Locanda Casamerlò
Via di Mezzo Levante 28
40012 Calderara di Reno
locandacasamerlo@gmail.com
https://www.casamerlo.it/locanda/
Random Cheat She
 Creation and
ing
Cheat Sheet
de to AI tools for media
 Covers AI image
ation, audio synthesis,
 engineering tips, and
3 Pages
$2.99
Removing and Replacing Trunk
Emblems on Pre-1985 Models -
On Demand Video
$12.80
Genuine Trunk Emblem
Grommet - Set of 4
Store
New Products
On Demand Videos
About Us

▬▬▬

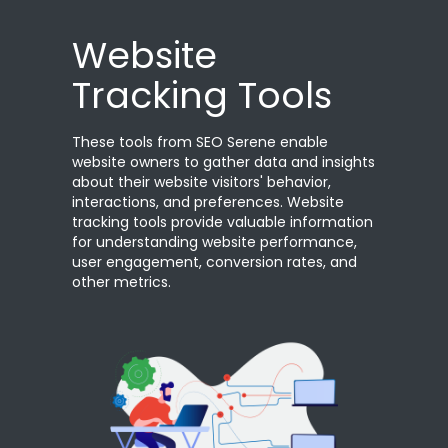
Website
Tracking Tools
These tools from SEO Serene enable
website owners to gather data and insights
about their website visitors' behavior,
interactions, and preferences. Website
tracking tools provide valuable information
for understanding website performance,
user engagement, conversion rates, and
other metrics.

▬▬▬

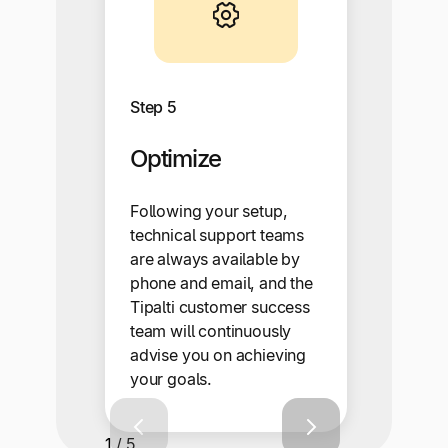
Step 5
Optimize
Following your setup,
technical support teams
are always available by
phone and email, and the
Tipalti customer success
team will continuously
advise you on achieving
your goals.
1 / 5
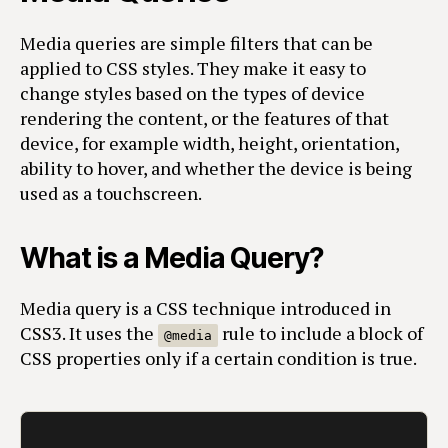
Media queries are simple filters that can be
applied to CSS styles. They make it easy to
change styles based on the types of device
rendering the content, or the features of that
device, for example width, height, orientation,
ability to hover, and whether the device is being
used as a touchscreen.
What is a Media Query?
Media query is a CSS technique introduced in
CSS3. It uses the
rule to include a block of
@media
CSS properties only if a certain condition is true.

▬▬▬

- [ACTIVITY]: Both end lines included, restate word for word the lines above from the line with "for understanding website" to the line with "other metrics.", and nothing else.

- [RESULT OF THIS TASK]:
for understanding website performance,
user engagement, conversion rates, and
other metrics.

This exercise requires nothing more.